Fargo police identify body found near river (FF)

FARGO – Police here have identified a man whose body was found near the Red River in downtown Fargo late Thursday night.

Michael Joseph Winter, 54, was homeless at the time of his death, Lt. Joel Vettel said.

A cause of death has not been determined, but foul play is not suspected, Vettel said.

People who had seen Winter alive on Wednesday went back to check on him Thursday near the 200 block of Main Avenue and found him deceased in some bushes by the river, Vettel said.

Part of Fargo Guard unit to deploy to Cuba (FF)

FARGO – Nearly 30 members of the North Dakota Army National Guard’s 191st Military Police Company will deploy to Guantanamo Bay in Cuba next month for a yearlong mission, the Guard announced Wednesday.

The company, which is based in Fargo with detachments in Mayville and Bismarck, received a mobilization alert order this week.

The mission is expected to begin in late October.

Nearly 30 members of the unit will serve alongside more than 100 U.S. Army Reserve soldiers as part of the 1,000-strong force assigned to Joint Task Force Guantanamo, the Guard stated in a news release.

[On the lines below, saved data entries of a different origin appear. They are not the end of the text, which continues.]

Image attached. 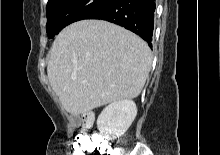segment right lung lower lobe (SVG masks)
Returning a JSON list of instances; mask_svg holds the SVG:
<instances>
[{"mask_svg": "<svg viewBox=\"0 0 220 155\" xmlns=\"http://www.w3.org/2000/svg\"><path fill=\"white\" fill-rule=\"evenodd\" d=\"M155 0H114L85 19H101L136 33L152 47Z\"/></svg>", "mask_w": 220, "mask_h": 155, "instance_id": "98d812e1", "label": "right lung lower lobe"}]
</instances>
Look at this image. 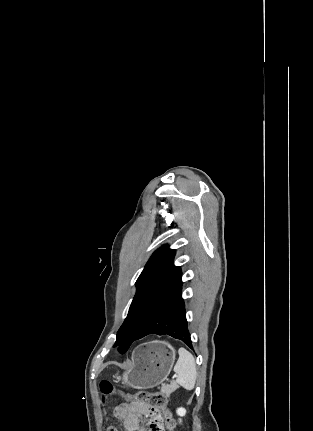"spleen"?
Returning a JSON list of instances; mask_svg holds the SVG:
<instances>
[{
    "label": "spleen",
    "instance_id": "1",
    "mask_svg": "<svg viewBox=\"0 0 313 431\" xmlns=\"http://www.w3.org/2000/svg\"><path fill=\"white\" fill-rule=\"evenodd\" d=\"M179 358L174 366L176 373V382L186 390H192L195 387L197 370L193 355L185 348L178 350Z\"/></svg>",
    "mask_w": 313,
    "mask_h": 431
}]
</instances>
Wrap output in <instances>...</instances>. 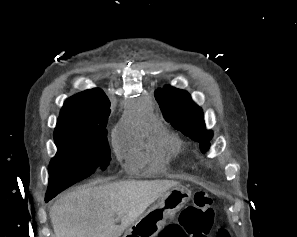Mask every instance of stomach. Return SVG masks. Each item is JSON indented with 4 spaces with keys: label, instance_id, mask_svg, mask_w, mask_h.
<instances>
[{
    "label": "stomach",
    "instance_id": "1",
    "mask_svg": "<svg viewBox=\"0 0 297 237\" xmlns=\"http://www.w3.org/2000/svg\"><path fill=\"white\" fill-rule=\"evenodd\" d=\"M190 197V190L183 186L171 188L128 227L123 237H156L167 217L179 211Z\"/></svg>",
    "mask_w": 297,
    "mask_h": 237
}]
</instances>
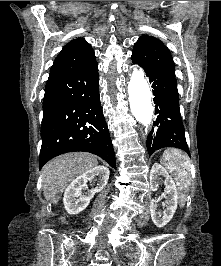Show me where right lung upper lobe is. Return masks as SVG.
<instances>
[{"mask_svg": "<svg viewBox=\"0 0 221 266\" xmlns=\"http://www.w3.org/2000/svg\"><path fill=\"white\" fill-rule=\"evenodd\" d=\"M95 61L94 50L84 38L67 43L56 57L47 82L78 71Z\"/></svg>", "mask_w": 221, "mask_h": 266, "instance_id": "cb5924a9", "label": "right lung upper lobe"}]
</instances>
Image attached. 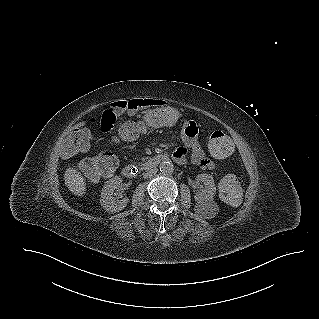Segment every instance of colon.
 Listing matches in <instances>:
<instances>
[{
    "instance_id": "1",
    "label": "colon",
    "mask_w": 319,
    "mask_h": 319,
    "mask_svg": "<svg viewBox=\"0 0 319 319\" xmlns=\"http://www.w3.org/2000/svg\"><path fill=\"white\" fill-rule=\"evenodd\" d=\"M142 131V124L133 121L123 126L114 135H107L99 140L96 149L100 154L87 160L80 168V173L87 180L111 175L117 166V157L113 152L120 151L127 144L135 145L139 143L142 138ZM88 142V131L79 129L66 140L62 153L65 157H72L77 152L84 150L88 146ZM207 151L213 159L224 161L232 155L234 144L228 136L221 132H215L207 144ZM220 194L227 202L238 203L242 195L238 178L233 175L225 176L221 180Z\"/></svg>"
}]
</instances>
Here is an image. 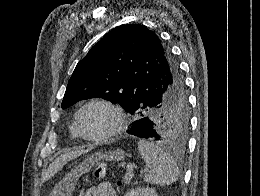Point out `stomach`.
Wrapping results in <instances>:
<instances>
[{
	"label": "stomach",
	"mask_w": 260,
	"mask_h": 196,
	"mask_svg": "<svg viewBox=\"0 0 260 196\" xmlns=\"http://www.w3.org/2000/svg\"><path fill=\"white\" fill-rule=\"evenodd\" d=\"M127 154L124 150H114V152H105V154H93L90 158L83 160L81 164L75 166L74 170L69 172L68 180H60V185H68V187H50V191H47V196H72V192L77 186V182L82 174L90 172L95 162H98L99 158H104L107 162H120L125 160Z\"/></svg>",
	"instance_id": "obj_1"
}]
</instances>
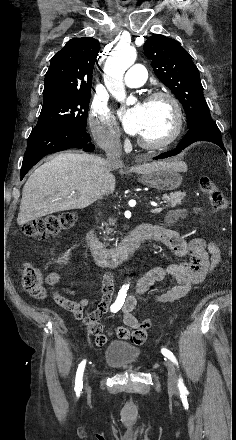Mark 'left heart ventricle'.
<instances>
[{
    "instance_id": "left-heart-ventricle-1",
    "label": "left heart ventricle",
    "mask_w": 236,
    "mask_h": 440,
    "mask_svg": "<svg viewBox=\"0 0 236 440\" xmlns=\"http://www.w3.org/2000/svg\"><path fill=\"white\" fill-rule=\"evenodd\" d=\"M146 120L139 133V137L157 142L165 139L173 127V112L169 103L164 100H156L145 103Z\"/></svg>"
}]
</instances>
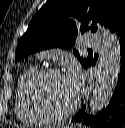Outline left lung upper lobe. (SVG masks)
Instances as JSON below:
<instances>
[{
  "instance_id": "obj_1",
  "label": "left lung upper lobe",
  "mask_w": 125,
  "mask_h": 128,
  "mask_svg": "<svg viewBox=\"0 0 125 128\" xmlns=\"http://www.w3.org/2000/svg\"><path fill=\"white\" fill-rule=\"evenodd\" d=\"M98 23L117 32L125 24V0L47 1L19 40L15 61L43 49L71 48L78 33L96 32ZM74 54L84 68L94 62L91 57H80L76 50Z\"/></svg>"
}]
</instances>
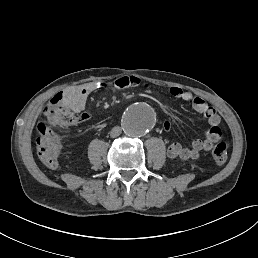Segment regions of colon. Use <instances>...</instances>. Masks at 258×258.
Segmentation results:
<instances>
[{
    "instance_id": "colon-1",
    "label": "colon",
    "mask_w": 258,
    "mask_h": 258,
    "mask_svg": "<svg viewBox=\"0 0 258 258\" xmlns=\"http://www.w3.org/2000/svg\"><path fill=\"white\" fill-rule=\"evenodd\" d=\"M53 120L40 122L37 125L38 138L36 141L38 155L48 164H57L60 154V130L71 129L85 121L84 114L75 115L65 109H52ZM212 156L217 165L225 164L227 160V146L224 142L215 144Z\"/></svg>"
}]
</instances>
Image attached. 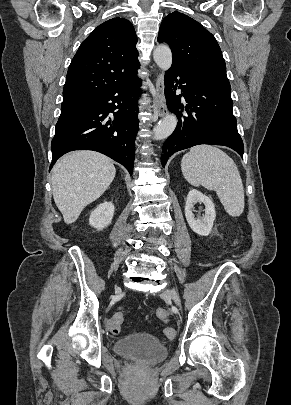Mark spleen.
Masks as SVG:
<instances>
[{
    "label": "spleen",
    "mask_w": 291,
    "mask_h": 405,
    "mask_svg": "<svg viewBox=\"0 0 291 405\" xmlns=\"http://www.w3.org/2000/svg\"><path fill=\"white\" fill-rule=\"evenodd\" d=\"M185 179L193 186L216 191L225 211L232 217L244 211V189L232 158L217 147L196 146L181 161Z\"/></svg>",
    "instance_id": "obj_1"
}]
</instances>
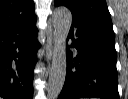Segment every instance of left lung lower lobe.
<instances>
[{
  "mask_svg": "<svg viewBox=\"0 0 128 99\" xmlns=\"http://www.w3.org/2000/svg\"><path fill=\"white\" fill-rule=\"evenodd\" d=\"M74 33L78 38L67 46L66 79L58 99H119L113 29L72 21L69 37ZM69 48H76V53Z\"/></svg>",
  "mask_w": 128,
  "mask_h": 99,
  "instance_id": "obj_1",
  "label": "left lung lower lobe"
}]
</instances>
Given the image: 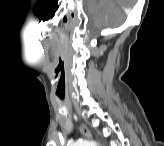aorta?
Segmentation results:
<instances>
[{
  "mask_svg": "<svg viewBox=\"0 0 164 146\" xmlns=\"http://www.w3.org/2000/svg\"><path fill=\"white\" fill-rule=\"evenodd\" d=\"M97 143L93 141H81L79 146H95Z\"/></svg>",
  "mask_w": 164,
  "mask_h": 146,
  "instance_id": "762f6f07",
  "label": "aorta"
}]
</instances>
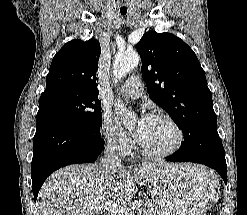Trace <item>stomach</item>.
I'll list each match as a JSON object with an SVG mask.
<instances>
[{
  "label": "stomach",
  "mask_w": 247,
  "mask_h": 215,
  "mask_svg": "<svg viewBox=\"0 0 247 215\" xmlns=\"http://www.w3.org/2000/svg\"><path fill=\"white\" fill-rule=\"evenodd\" d=\"M173 165L158 171L151 200L159 215H204L218 196L219 181L202 166Z\"/></svg>",
  "instance_id": "1"
}]
</instances>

Joint Task Force Guantanamo has custody of detainees defined by the U.S. government as enemy combatants, including those convicted by military commission.

Before arriving in Cuba, the 191st will receive training at the mobilization station in Fort Bliss, Texas.

Lt. Col. Mark Tibor of Bismarck will command the mission.

The 191st most recently deployed to Baghdad, Iraq, from January 2008 to January 2009.